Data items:
###
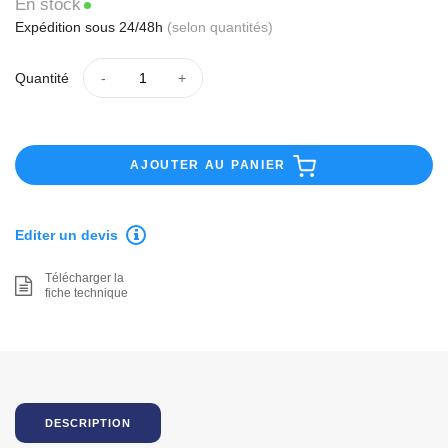
En stock
Expédition sous 24/48h
(selon quantités)
Quantité
AJOUTER AU PANIER
Editer un devis
Télécharger la
fiche technique
DESCRIPTION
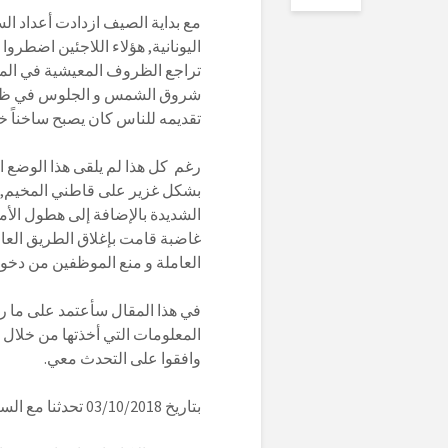
مع بداية الصيف ازدادت أعداد ال
اليونانية, هؤلاء اللاجئين اضطرو
تراجع الظروف المعيشية في الم
شروق الشمس و الجلوس في ظل الأ
تقديمه للناس كان يصبح ساخناً خل
بشكل غزير على قاطني المخيم, م
الشديدة بالإضافة إلى هطول ال
غاضبة قامت بإغلاق الطريق الع
العاملة و منع الموظفين من دخول
في هذا المقال سأعتمد على ما رأ
المعلومات التي أخذتها من خلال
وافقوا على التحدث معي.
بتاريخ 03/10/2018 تحدثنا مع السيد كوستاس كاليميس, منسق تعليم اللاجئين في مخيم مالاكاسا:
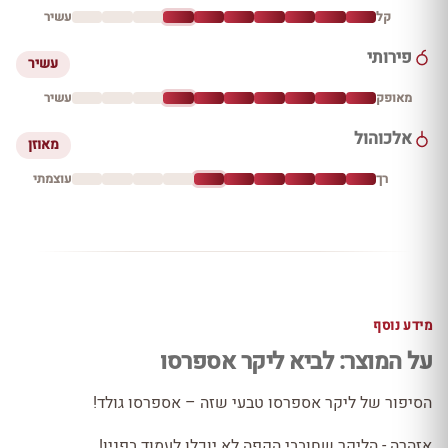
קל
עשיר
פירותי
עשיר
מאופק
עשיר
אלכוהול
מאוזן
רך
עוצמתי
מידע נוסף
על המוצר: לביא ליקר אספרסו
הסיפור של ליקר אספרסו טבעי שזה – אספרסו גולד!
אזהרה - הליקר שחובבי הקפה לא יוכלו לעמוד בפניו!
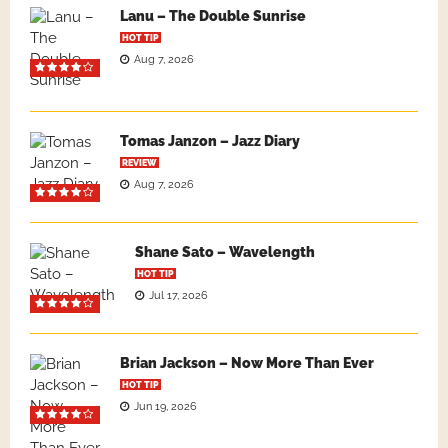
Lanu – The Double Sunrise
HOT TIP
Aug 7, 2026
Tomas Janzon – Jazz Diary
REVIEW
Aug 7, 2026
Shane Sato – Wavelength
HOT TIP
Jul 17, 2026
Brian Jackson – Now More Than Ever
HOT TIP
Jun 19, 2026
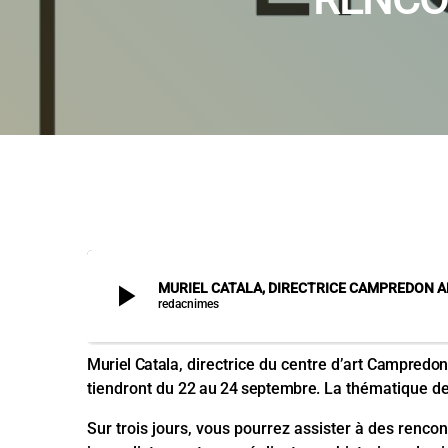
play_arrow
MURIEL CATALA, DIRECTRICE CAMPREDON AR
redacnimes
Muriel Catala
, directrice du centre d’art
Campredon 
tiendront du
22 au 24 septembre
. La thématique d
Sur trois jours, vous pourrez assister à des renc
###
The response consists of the data above printed line for line, with no pictures.

*Answer*
En stock
Expédition sous 24/48h
(selon quantités)
Quantité
AJOUTER AU PANIER
Editer un devis
Télécharger la
fiche technique
DESCRIPTION
مع بداية الصيف ازدادت أعداد ال
اليونانية, هؤلاء اللاجئين اضطرو
تراجع الظروف المعيشية في الم
شروق الشمس و الجلوس في ظل الأ
تقديمه للناس كان يصبح ساخناً خل
بشكل غزير على قاطني المخيم, م
الشديدة بالإضافة إلى هطول ال
غاضبة قامت بإغلاق الطريق الع
العاملة و منع الموظفين من دخول
في هذا المقال سأعتمد على ما رأ
المعلومات التي أخذتها من خلال
وافقوا على التحدث معي.
بتاريخ 03/10/2018 تحدثنا مع السيد كوستاس كاليميس, منسق تعليم اللاجئين في مخيم مالاكاسا:
קל
עשיר
פירותי
עשיר
מאופק
עשיר
אלכוהול
מאוזן
רך
עוצמתי
מידע נוסף
על המוצר: לביא ליקר אספרסו
הסיפור של ליקר אספרסו טבעי שזה – אספרסו גולד!
אזהרה - הליקר שחובבי הקפה לא יוכלו לעמוד בפניו!
Lanu – The Double Sunrise
HOT TIP
Aug 7, 2026
Tomas Janzon – Jazz Diary
REVIEW
Aug 7, 2026
Shane Sato – Wavelength
HOT TIP
Jul 17, 2026
Brian Jackson – Now More Than Ever
HOT TIP
Jun 19, 2026
play_arrow
MURIEL CATALA, DIRECTRICE CAMPREDON AR
redacnimes
Muriel Catala
, directrice du centre d’art
Campredon 
tiendront du
22 au 24 septembre
. La thématique d
Sur trois jours, vous pourrez assister à des renc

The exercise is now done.